Alone Again, NaturallyThe days seem to fly by. We have been traveling on our own for several days – four or five? I have lost track. We like meeting up and traveling with friends but it is also nice to be completely alone from time to time. Today we will meet up again with Sandpiper and Another Bill if all goes well. We are not sure what Boondocker is planning.
When we left Echo Bay we did some salmon fishing on our way to Waddington Bay to see Sandpiper. This has been a completely different year for us. We are not only fishing, but we are catching! The cohos (silvers) and springs or chinooks (kings) have been in at Cramer Passage and we caught 3 nice fish in no time! Lost several but the fishing was really good.

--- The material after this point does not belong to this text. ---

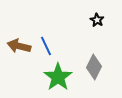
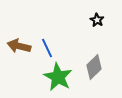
blue line: moved 1 px right, 2 px down
gray diamond: rotated 20 degrees clockwise
green star: rotated 8 degrees counterclockwise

After a very windy and crowded night at Waddington Bay with Sandpiper we went our separate ways. We actually went back 5 miles to where we had fished the day before and caught a couple cohos and a chinook in exactly the same spot as the day before. We then took off for what we call the Indian Village. It’s real name is Karlukwees and it is an abandoned village where Mother Nature is claiming everything back. When we first started coming to Karukwees in the 1980s there was a dock and nice secure pilings. Over the years everything just aged and disappeared. We anchored and tied a stern line to a big rock and hoped for the best. It turned out to be a really nice night. Gar cranked up his music on the bridge, we danced a little and enjoyed the heck out of it. The next morning the tide was barely low enough for some clamming and we played the annual golf tournament, the Karlukwees Open. I was guaranteed at least a 2nd place finish. And that is what I got. After the clamming and ‘golf’ we headed to Minstrel Island to see if there would be a spot at the deserted Minstrel Island resort docks. There was only one sailboat there so we tied and and spent the next two days there. Minstrel Island Resort used to be ‘the place’ to go to but things changed – some hard times, some not so good management, so issues with the RCMP (if you believe the rumors) and it was abandoned very abruptly years ago with bedding, dishes, clothes, tools, etc., all left behind. We have heard that the owners were arrested but we also heard they got out in the nick of time before arrest. We will probably never know the real story.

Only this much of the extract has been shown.